The cell wall is one of the structural key players regulating pollen tube growth, since plant cell expansion depends on an interplay between intracellular driving forces and the controlled yielding of the cell wall. Pectin is the main cell wall component at the growing pollen tube apex. We therefore assessed its role in pollen tube growth and cytomechanics using the enzymes pectinase and pectin methyl esterase (PME). Pectinase activity was able to stimulate pollen germination and tube growth at moderate concentrations whereas higher concentrations caused apical swelling or bursting in Solanum chacoense Bitt. pollen tubes. This is consistent with a modification of the physical properties of the cell wall affecting its extensibility and thus the growth rate, as well as its capacity to withstand turgor. To prove that the enzyme-induced effects were due to the altered cell wall mechanics, we subjected pollen tubes to micro-indentation experiments. We observed that cellular stiffness was reduced and visco-elasticity increased in the presence of pectinase. These are the first mechanical data that confirm the influence of the amount of pectins in the pollen tube cell wall on the physical parameters characterizing overall cellular architecture. Cytomechanical data were also obtained to analyze the role of the degree of pectin methyl-esterification, which is known to exhibit a gradient along the pollen tube axis. This feature has frequently been suggested to result in a gradient of the physical properties characterizing the cell wall and our data provide, for the first time, mechanical support for this concept. The gradient in cell wall composition from apical esterified to distal de-esterified pectins seems to be correlated with an increase in the degree of cell wall rigidity and a decrease of visco-elasticity. Our mechanical approach provides new insights concerning the mechanics of pollen tube growth and the architecture of living plant cells.
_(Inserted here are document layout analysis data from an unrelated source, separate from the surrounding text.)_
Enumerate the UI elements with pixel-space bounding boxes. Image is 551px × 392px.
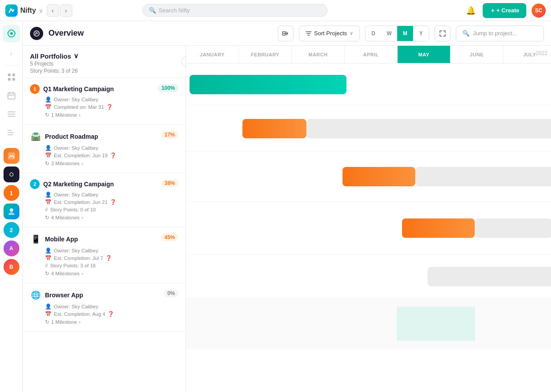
- project-meta: 👤 Owner: Sky Calibey 📅 Est. Completion: …: [30, 303, 179, 317]
- story-points-icon: #: [45, 207, 48, 213]
- chevron-right-icon: ›: [79, 112, 81, 118]
- story-points-icon: #: [45, 263, 48, 269]
- create-button[interactable]: ＋ + Create: [483, 3, 526, 18]
- help-icon: ❓: [108, 311, 114, 317]
- sidebar-item-calendar[interactable]: [3, 87, 20, 104]
- app-logo[interactable]: Nifty ∨: [5, 4, 43, 17]
- gantt-month-jan: JANUARY: [186, 46, 239, 63]
- gantt-bar-roadmap-orange: [242, 119, 306, 138]
- sidebar-avatar-1[interactable]: [4, 148, 19, 164]
- project-percent: 45%: [161, 233, 179, 241]
- svg-rect-5: [12, 78, 15, 81]
- milestone-link[interactable]: ↻ 1 Milestone ›: [30, 112, 179, 118]
- sidebar-avatar-3[interactable]: [4, 203, 19, 219]
- plus-icon: ＋: [490, 7, 495, 15]
- sidebar-item-backlog[interactable]: [3, 124, 20, 141]
- view-year-button[interactable]: Y: [413, 26, 429, 41]
- project-row: 2 Q2 Marketing Campaign 38% 👤 Owner: Sky…: [23, 173, 186, 227]
- calendar-icon: 📅: [45, 255, 52, 261]
- milestone-link[interactable]: ↻ 3 Milestones ›: [30, 160, 179, 166]
- collapse-panel-button[interactable]: ‹: [181, 56, 186, 67]
- view-month-button[interactable]: M: [397, 26, 413, 41]
- gantt-month-may: MAY: [398, 46, 450, 63]
- help-icon: ❓: [105, 255, 112, 261]
- gantt-month-apr: APRIL: [345, 46, 398, 63]
- person-icon: 👤: [45, 192, 52, 198]
- project-percent: 38%: [161, 179, 179, 187]
- milestone-link[interactable]: ↻ 1 Milestone ›: [30, 319, 179, 325]
- jump-to-project[interactable]: 🔍 Jump to project...: [456, 26, 544, 41]
- project-num-badge: 2: [30, 179, 40, 189]
- sidebar-icons: ›: [0, 21, 23, 392]
- milestone-icon: ↻: [45, 112, 49, 118]
- gantt-empty-row: [186, 299, 551, 349]
- sidebar-avatar-4[interactable]: A: [4, 240, 19, 256]
- chevron-right-icon: ›: [79, 319, 81, 325]
- sort-projects-button[interactable]: Sort Projects ∨: [299, 26, 360, 41]
- milestone-link[interactable]: ↻ 4 Milestones ›: [30, 270, 179, 277]
- sidebar-badge-1[interactable]: 1: [4, 185, 19, 201]
- sidebar-item-list[interactable]: [3, 105, 20, 123]
- project-meta: 👤 Owner: Sky Calibey 📅 Est. Completion: …: [30, 145, 179, 159]
- sidebar-avatar-5[interactable]: B: [4, 259, 19, 275]
- milestone-link[interactable]: ↻ 4 Milestones ›: [30, 214, 179, 221]
- person-icon: 👤: [45, 96, 52, 103]
- sidebar-divider-2: [4, 144, 19, 144]
- gantt-month-feb: FEBRUARY: [239, 46, 292, 63]
- back-button[interactable]: ‹: [47, 4, 59, 17]
- sidebar-divider-1: [4, 65, 19, 66]
- project-icon: 🛣️: [30, 131, 41, 142]
- sidebar-item-overview[interactable]: [3, 25, 20, 42]
- top-search[interactable]: 🔍 Search Nifty: [142, 4, 328, 17]
- project-meta: 👤 Owner: Sky Calibey 📅 Est. Completion: …: [30, 192, 179, 213]
- sidebar-badge-2[interactable]: 2: [4, 222, 19, 238]
- overview-icon: [30, 27, 43, 40]
- share-button[interactable]: [278, 26, 294, 41]
- gantt-row: [186, 106, 551, 152]
- gantt-rows: [186, 63, 551, 392]
- gantt-layout: All Portfolios ∨ 5 Projects Story Points…: [23, 46, 551, 392]
- calendar-icon: 📅: [45, 199, 52, 205]
- sort-chevron-icon: ∨: [350, 30, 353, 36]
- user-avatar[interactable]: SC: [532, 4, 546, 18]
- project-num-badge: 1: [30, 84, 40, 94]
- top-nav: Nifty ∨ ‹ › 🔍 Search Nifty 🔔 ＋ + Create …: [0, 0, 551, 21]
- help-icon: ❓: [106, 104, 113, 110]
- gantt-row: [186, 152, 551, 202]
- project-panel: All Portfolios ∨ 5 Projects Story Points…: [23, 46, 186, 392]
- gantt-row: [186, 63, 551, 106]
- view-week-button[interactable]: W: [381, 26, 397, 41]
- help-icon: ❓: [110, 199, 116, 205]
- portfolio-story-points: Story Points: 3 of 26: [30, 68, 179, 74]
- svg-rect-6: [8, 93, 15, 99]
- gantt-header: 2022 JANUARY FEBRUARY MARCH APRIL MAY JU…: [186, 46, 551, 63]
- sidebar-item-nav[interactable]: ›: [3, 45, 20, 63]
- help-icon: ❓: [110, 152, 116, 159]
- person-icon: 👤: [45, 303, 52, 310]
- gantt-bar-q2-orange: [343, 167, 415, 186]
- milestone-icon: ↻: [45, 270, 49, 277]
- chevron-right-icon: ›: [82, 271, 83, 276]
- project-percent: 17%: [161, 131, 179, 139]
- calendar-icon: 📅: [45, 104, 52, 110]
- project-icon: 📱: [30, 233, 41, 245]
- chevron-right-icon: ›: [82, 215, 83, 220]
- milestone-icon: ↻: [45, 214, 49, 221]
- sidebar-item-dashboard[interactable]: [3, 68, 20, 86]
- portfolio-title[interactable]: All Portfolios ∨: [30, 52, 179, 60]
- logo-icon: [5, 4, 18, 17]
- content-area: Overview Sort Projects ∨ D W: [23, 21, 551, 392]
- project-meta: 👤 Owner: Sky Calibey 📅 Completed on: Mar…: [30, 96, 179, 110]
- svg-rect-2: [8, 74, 11, 76]
- page-title: Overview: [48, 29, 84, 38]
- svg-rect-4: [8, 78, 11, 81]
- notifications-icon[interactable]: 🔔: [464, 4, 477, 17]
- milestone-icon: ↻: [45, 160, 49, 166]
- gantt-month-jun: JUNE: [450, 46, 503, 63]
- forward-button[interactable]: ›: [60, 4, 72, 17]
- app-chevron[interactable]: ∨: [39, 7, 43, 14]
- view-day-button[interactable]: D: [365, 26, 381, 41]
- sidebar-avatar-2[interactable]: ⬡: [4, 166, 19, 182]
- fullscreen-button[interactable]: [435, 26, 450, 41]
- project-row: 1 Q1 Marketing Campaign 100% 👤 Owner: Sk…: [23, 78, 186, 125]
More than a leak sealant. The mechanical properties of callose in pollen tubes.

While callose is a well-known permeability barrier and leak sealant in plant cells, it is largely unknown whether this cell wall polymer can also serve as a load-bearing structure. Since callose occurs in exceptionally large amounts in pollen, we assessed its role for resisting tension and compression stress in this cell. The effect of callose digestion in Solanum chacoense and Lilium orientalis pollen grains demonstrated that, depending on the species, this cell wall polymer represents a major stress-bearing structure at the aperture area of germinating grains. In the pollen tube, it is involved in cell wall resistance to circumferential tension stress, and despite its absence at the growing apex, callose is indirectly involved in the establishment of tension stress resistance in this area. To investigate whether or not callose is able to provide mechanical resistance against compression stress, we subjected pollen tubes to local deformation by microindentation. The data revealed that lowering the amount of callose resulted in reduced cellular stiffness and increased viscoelasticity, thus indicating clearly that callose is able to resist compression stress. Whether this function is relevant for pollen tube mechanics, however, is unclear, as stiffened growth medium caused a decrease in callose deposition. Together, our data provide clear evidence for the capacity of cell wall callose to resist tension and compression stress, thus demonstrating that this amorphous cell wall substance can have a mechanical role in growing plant cells.